Real estate has become a staple investment strategy due to its financial benefits, with the residential rental property market gaining immense popularity. With the promise of passive positive cash flow, owning and operating rental property, such as single-family or multi-family condos, is the most common way to invest in real estate. Rental properties are typically classified as either short-term or long-term or are known as 'Airbnb' or permanent rentals. 


Short-term rental properties have exploded in popularity due to tax benefits and sites such as Airbnb and Vrbo, making renting and managing property more accessible. Vacation rentals are ideal for second homeowners who want the flexibility of using their property when it's not rented.
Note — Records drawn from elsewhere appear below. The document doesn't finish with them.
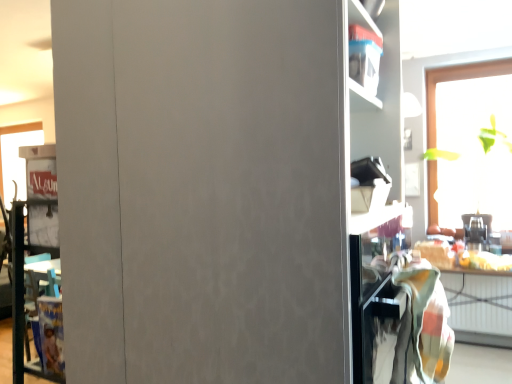 Question: Considering the positions of metallic silver toaster at right and multicolored woven blanket at right in the image, is metallic silver toaster at right wider or thinner than multicolored woven blanket at right?

Choices:
 (A) thin
 (B) wide

Answer: (A)

Question: Is metallic silver toaster at right in front of or behind multicolored woven blanket at right in the image?

Choices:
 (A) behind
 (B) front

Answer: (A)

Question: Which of these objects is positioned closest to the wooden table at lower right?

Choices:
 (A) matte gray cabinet at center
 (B) transparent glass window at upper right
 (C) multicolored woven blanket at right
 (D) metallic silver toaster at right

Answer: (D)

Question: Which object is positioned farthest from the wooden table at lower right?

Choices:
 (A) transparent glass window at upper right
 (B) multicolored woven blanket at right
 (C) metallic silver toaster at right
 (D) matte gray cabinet at center

Answer: (D)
In contrast, long-term rentals are suitable for investors who prefer the assurance of steady cash flow over an extended period and do not intend on using the property for personal use. 


Ready to start building your rental property portfolio? We've created a complete guide to get you started. 



Rental property benefits


Investing in a rental property comes with two main benefits: the home's equity and positive, and in some cases passive, cash flow. Real estate is a stable investment because the home's value will appreciate over time due to the demand for finite resources. As equity increases, investors can use the assets towards a mortgage, collateral for other investments, or to sell for a higher amount than the purchase price. Rental properties also have an ongoing return on investment which ensures a positive cash flow. Investors will collect rent monthly, which should be more than the maintenance cost of the property. 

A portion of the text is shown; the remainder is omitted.